| Work to complete |
The task calls for the line containing "20' x 40'+ Booth" and all later lines, through the end of the entries below, to be set down exactly and without pictures.

| Dataset entries |
>>>

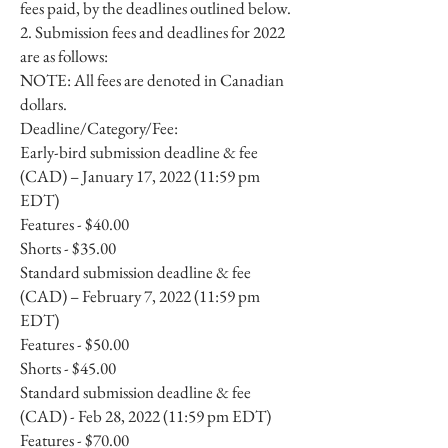
fees paid, by the deadlines outlined below.
2. Submission fees and deadlines for 2022
are as follows:
NOTE: All fees are denoted in Canadian
dollars.
Deadline/Category/Fee:
Early-bird submission deadline & fee
(CAD) – January 17, 2022 (11:59 pm
EDT)
Features - $40.00
Shorts - $35.00
Standard submission deadline & fee
(CAD) – February 7, 2022 (11:59 pm
EDT)
Features - $50.00
Shorts - $45.00
Standard submission deadline & fee
(CAD) - Feb 28, 2022 (11:59 pm EDT)
Features - $70.00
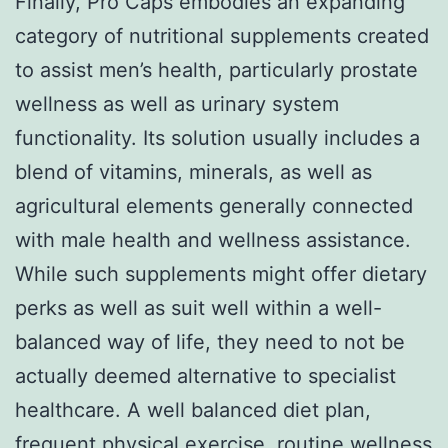
Finally, Pro Caps embodies an expanding
category of nutritional supplements created
to assist men’s health, particularly prostate
wellness as well as urinary system
functionality. Its solution usually includes a
blend of vitamins, minerals, as well as
agricultural elements generally connected
with male health and wellness assistance.
While such supplements might offer dietary
perks as well as suit well within a well-
balanced way of life, they need to not be
actually deemed alternative to specialist
healthcare. A well balanced diet plan,
frequent physical exercise, routine wellness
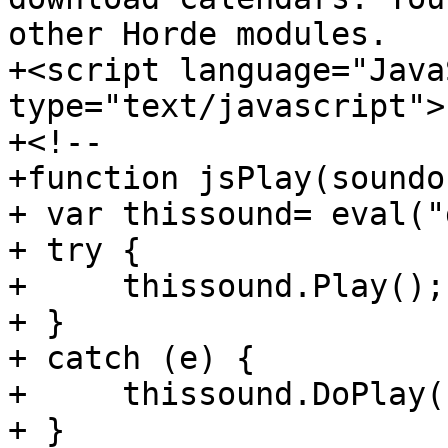
other Horde modules.

+<script language="Java
type="text/javascript">

+<!--

+function jsPlay(soundo
+ var thissound= eval("
+ try {

+     thissound.Play();

+ }

+ catch (e) {

+     thissound.DoPlay()
+ }
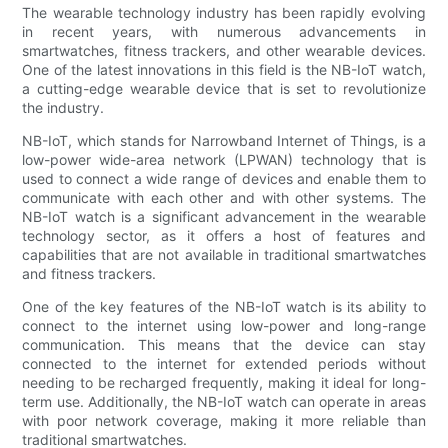
The wearable technology industry has been rapidly evolving
in recent years, with numerous advancements in
smartwatches, fitness trackers, and other wearable devices.
One of the latest innovations in this field is the NB-IoT watch,
a cutting-edge wearable device that is set to revolutionize
the industry.
NB-IoT, which stands for Narrowband Internet of Things, is a
low-power wide-area network (LPWAN) technology that is
used to connect a wide range of devices and enable them to
communicate with each other and with other systems. The
NB-IoT watch is a significant advancement in the wearable
technology sector, as it offers a host of features and
capabilities that are not available in traditional smartwatches
and fitness trackers.
One of the key features of the NB-IoT watch is its ability to
connect to the internet using low-power and long-range
communication. This means that the device can stay
connected to the internet for extended periods without
needing to be recharged frequently, making it ideal for long-
term use. Additionally, the NB-IoT watch can operate in areas
with poor network coverage, making it more reliable than
traditional smartwatches.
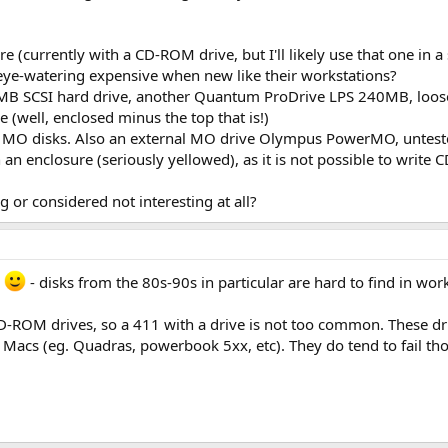
(currently with a CD-ROM drive, but I'll likely use that one in a 
eye-watering expensive when new like their workstations?
SCSI hard drive, another Quantum ProDrive LPS 240MB, loosely 
 (well, enclosed minus the top that is!)
 2 MO disks. Also an external MO drive Olympus PowerMO, unteste
 an enclosure (seriously yellowed), as it is not possible to write
ng or considered not interesting at all?
e
- disks from the 80s-90s in particular are hard to find in wor
 CD-ROM drives, so a 411 with a drive is not too common. These dr
Macs (eg. Quadras, powerbook 5xx, etc). They do tend to fail thou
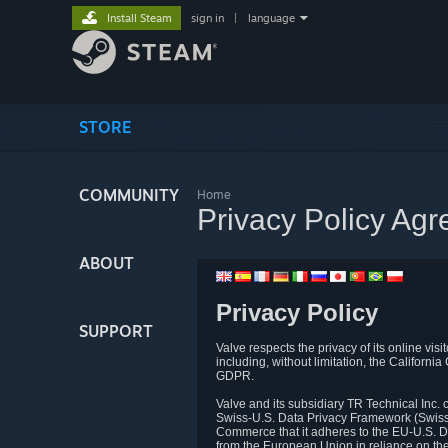
Install Steam
sign in
|
language
STORE
COMMUNITY
Home
Privacy Policy Ag
ABOUT
Privacy Policy
SUPPORT
Valve respects the privacy of its online vis
including, without limitation, the Califo
GDPR.
Valve and its subsidiary TR Technical Inc
Swiss-U.S. Data Privacy Framework (Swiss-
Commerce that it adheres to the EU-U.S. D
from the European Union in reliance on th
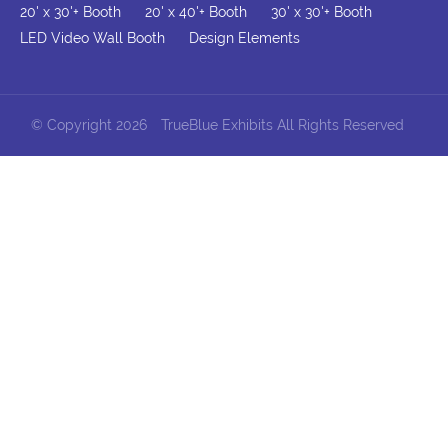
20' x 30'+ Booth
20' x 40'+ Booth
30' x 30'+ Booth
LED Video Wall Booth
Design Elements
© Copyright 2026
TrueBlue Exhibits All Rights Reserved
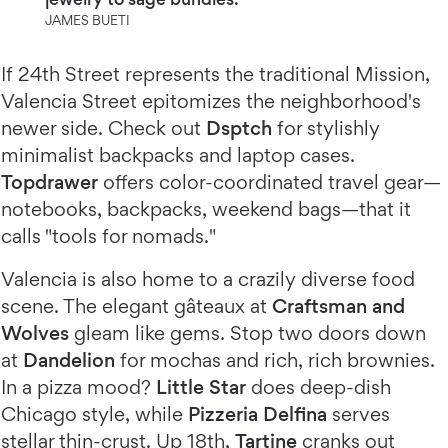
JAMES BUETI
If 24th Street represents the traditional Mission,
Valencia Street epitomizes the neighborhood's
newer side. Check out
Dsptch
for stylishly
minimalist backpacks and laptop cases.
Topdrawer
offers color-coordinated travel gear—
notebooks, backpacks, weekend bags—that it
calls "tools for nomads."
Valencia is also home to a crazily diverse food
scene. The elegant gâteaux at
Craftsman and
Wolves
gleam like gems. Stop two doors down
at
Dandelion
for mochas and rich, rich brownies.
In a pizza mood?
Little Star
does deep-dish
Chicago style, while
Pizzeria Delfina
serves
stellar thin-crust. Up 18th,
Tartine
cranks out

<<<

| Task output |
20' x 40'+ Booth
30' x 30'+ Booth
LED Video Wall Booth
Design Elements
© Copyright 2026
TrueBlue Exhibits All Rights Reserved
JAMES BUETI
If 24th Street represents the traditional Mission,
Valencia Street epitomizes the neighborhood's
newer side. Check out
Dsptch
for stylishly
minimalist backpacks and laptop cases.
Topdrawer
offers color-coordinated travel gear—
notebooks, backpacks, weekend bags—that it
calls "tools for nomads."
Valencia is also home to a crazily diverse food
scene. The elegant gâteaux at
Craftsman and
Wolves
gleam like gems. Stop two doors down
at
Dandelion
for mochas and rich, rich brownies.
In a pizza mood?
Little Star
does deep-dish
Chicago style, while
Pizzeria Delfina
serves
stellar thin-crust. Up 18th,
Tartine
cranks out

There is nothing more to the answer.